Report the number of lines in these entries that contain "OBERSON". Write only the number.

(RECORDED DATA Opens)

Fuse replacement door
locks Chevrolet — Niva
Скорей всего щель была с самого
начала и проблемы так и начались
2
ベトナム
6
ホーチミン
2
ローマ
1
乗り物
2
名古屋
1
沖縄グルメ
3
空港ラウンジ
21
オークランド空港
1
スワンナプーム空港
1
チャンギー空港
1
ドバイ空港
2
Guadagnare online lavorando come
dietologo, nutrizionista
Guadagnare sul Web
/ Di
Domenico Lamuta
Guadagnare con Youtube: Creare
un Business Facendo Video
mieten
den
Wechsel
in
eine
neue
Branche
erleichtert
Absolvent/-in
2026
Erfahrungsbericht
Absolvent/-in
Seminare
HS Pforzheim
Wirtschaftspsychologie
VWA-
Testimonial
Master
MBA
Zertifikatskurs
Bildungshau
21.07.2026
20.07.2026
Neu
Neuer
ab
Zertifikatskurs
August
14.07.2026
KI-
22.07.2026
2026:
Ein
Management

(RECORDED DATA Closes)
(RECORDED DATA Opens)

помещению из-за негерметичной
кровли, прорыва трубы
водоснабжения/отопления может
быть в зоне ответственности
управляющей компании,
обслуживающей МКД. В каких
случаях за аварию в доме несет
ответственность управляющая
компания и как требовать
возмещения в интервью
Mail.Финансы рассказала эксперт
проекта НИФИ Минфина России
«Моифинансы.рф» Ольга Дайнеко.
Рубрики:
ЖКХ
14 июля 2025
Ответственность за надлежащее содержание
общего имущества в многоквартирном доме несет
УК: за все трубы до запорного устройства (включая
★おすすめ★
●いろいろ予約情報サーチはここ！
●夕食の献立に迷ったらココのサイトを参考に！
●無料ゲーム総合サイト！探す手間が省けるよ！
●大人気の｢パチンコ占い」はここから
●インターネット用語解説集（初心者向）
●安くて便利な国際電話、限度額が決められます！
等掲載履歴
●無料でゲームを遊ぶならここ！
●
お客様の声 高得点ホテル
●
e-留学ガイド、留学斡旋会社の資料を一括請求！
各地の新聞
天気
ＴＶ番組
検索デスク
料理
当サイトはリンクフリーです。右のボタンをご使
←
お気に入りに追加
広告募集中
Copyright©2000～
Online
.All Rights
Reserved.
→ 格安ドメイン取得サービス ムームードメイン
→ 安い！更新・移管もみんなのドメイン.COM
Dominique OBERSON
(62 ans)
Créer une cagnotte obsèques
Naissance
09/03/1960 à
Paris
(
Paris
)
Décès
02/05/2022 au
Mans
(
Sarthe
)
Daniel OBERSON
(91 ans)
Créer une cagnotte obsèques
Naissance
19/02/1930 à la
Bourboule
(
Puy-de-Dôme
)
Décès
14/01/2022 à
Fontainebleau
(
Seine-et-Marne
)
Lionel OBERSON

(RECORDED DATA Closes)
(RECORDED DATA Opens)

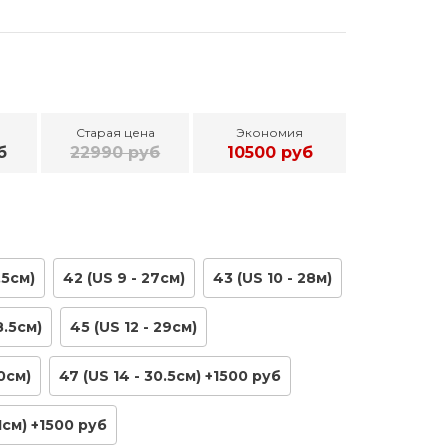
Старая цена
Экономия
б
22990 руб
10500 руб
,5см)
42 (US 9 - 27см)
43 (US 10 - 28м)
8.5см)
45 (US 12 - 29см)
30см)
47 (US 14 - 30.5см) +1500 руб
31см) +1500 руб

(RECORDED DATA Closes)

SOLUTION FOR THIS TASK: 3